Task details
Leave the pictures out and restate each entry below word for word.

Saved entries:
· · · ·

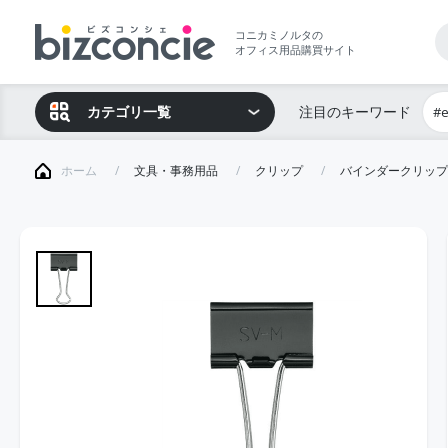
コニカミノルタの
オフィス用品購買サイト
カテゴリ一覧
注目のキーワード
#
ホーム
文具・事務用品
クリップ
バインダークリップ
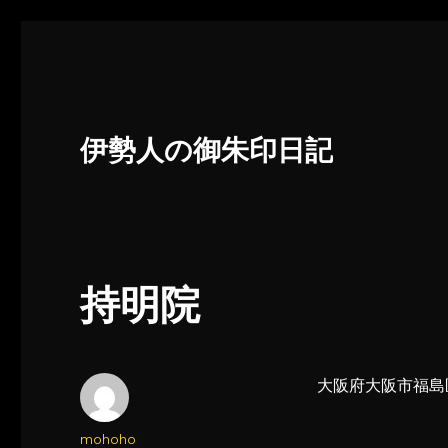
伊勢人の御朱印日記
持明院
大阪府大阪市福島区
投
mohoho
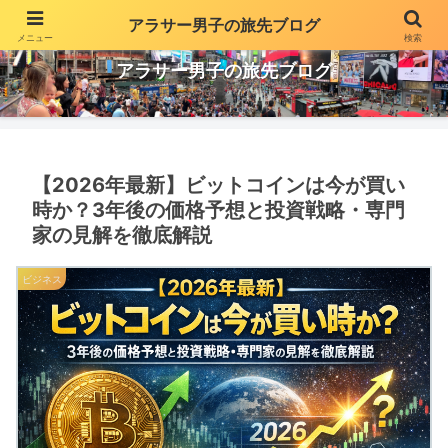
アラサー男子の旅先ブログ
メニュー
検索
投資や副業でちょっとだけ贅沢な生活を気ままに更新
アラサー男子の旅先ブログ
【2026年最新】ビットコインは今が買い
時か？3年後の価格予想と投資戦略・専門
家の見解を徹底解説
ビジネス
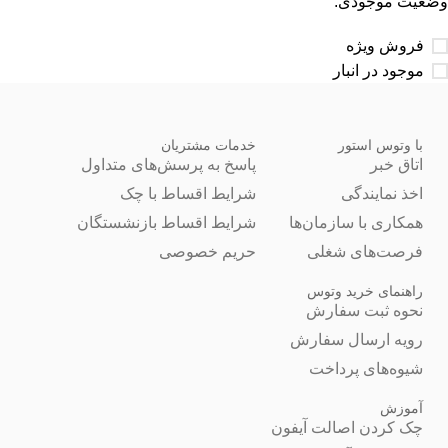
وضعیت موجودی:
فروش ویژه
موجود در انبار
با وتوس استور
خدمات مشتریان
اتاق خبر
پاسخ به پرسش‌های متداول
اخذ نمایندگی
شرایط اقساط با چک
همکاری با سازمان‌ها
شرایط اقساط بازنشستگان
فرصت‌های شغلی
حریم خصوصی
راهنمای خرید وتوس
نحوه ثبت سفارش
رویه ارسال سفارش
شیوه‌های پرداخت
آموزش
چک کردن اصالت آیفون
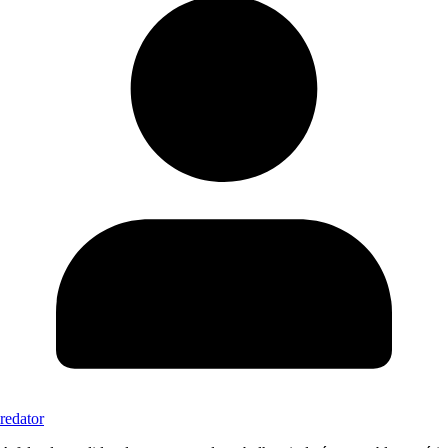
redator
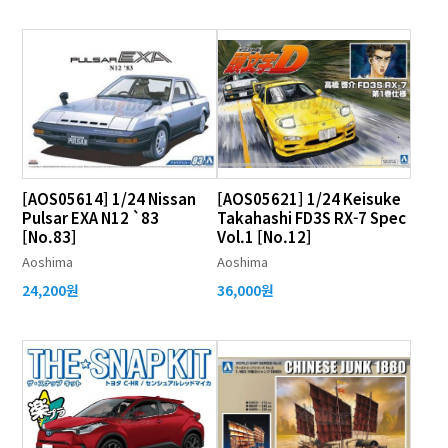
[AOS05614] 1/24 Nissan
[AOS05621] 1/24 Keisuke
Pulsar EXA N12 `83
Takahashi FD3S RX-7 Spec
[No.83]
Vol.1 [No.12]
Aoshima
Aoshima
24,200원
36,000원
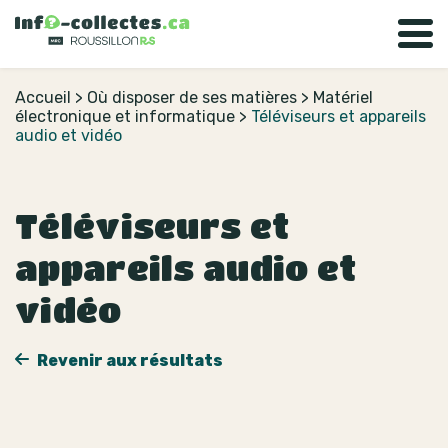
Accueil
>
Où disposer de ses matières
>
Matériel
électronique et informatique
>
Téléviseurs et appareils
audio et vidéo
Téléviseurs et
appareils audio et
vidéo
Revenir aux résultats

· · · ·

Answer
コニカミノルタの
オフィス用品購買サイト
カテゴリ一覧
注目のキーワード
#
ホーム
文具・事務用品
クリップ
バインダークリップ
伊勢人の御朱印日記
持明院
大阪府大阪市福島区
投
mohoho
アラサー男子の旅先ブログ
メニュー
検索
投資や副業でちょっとだけ贅沢な生活を気ままに更新
アラサー男子の旅先ブログ
【2026年最新】ビットコインは今が買い
時か？3年後の価格予想と投資戦略・専門
家の見解を徹底解説
ビジネス
وضعیت موجودی:
فروش ویژه
موجود در انبار
با وتوس استور
خدمات مشتریان
اتاق خبر
پاسخ به پرسش‌های متداول
اخذ نمایندگی
شرایط اقساط با چک
همکاری با سازمان‌ها
شرایط اقساط بازنشستگان
فرصت‌های شغلی
حریم خصوصی
راهنمای خرید وتوس
نحوه ثبت سفارش
رویه ارسال سفارش
شیوه‌های پرداخت
آموزش
چک کردن اصالت آیفون
redator
[AOS05614] 1/24 Nissan
[AOS05621] 1/24 Keisuke
Pulsar EXA N12 `83
Takahashi FD3S RX-7 Spec
[No.83]
Vol.1 [No.12]
Aoshima
Aoshima
24,200원
36,000원
Accueil
>
Où disposer de ses matières
>
Matériel
électronique et informatique
>
Téléviseurs et appareils
audio et vidéo
Téléviseurs et
appareils audio et
vidéo
Revenir aux résultats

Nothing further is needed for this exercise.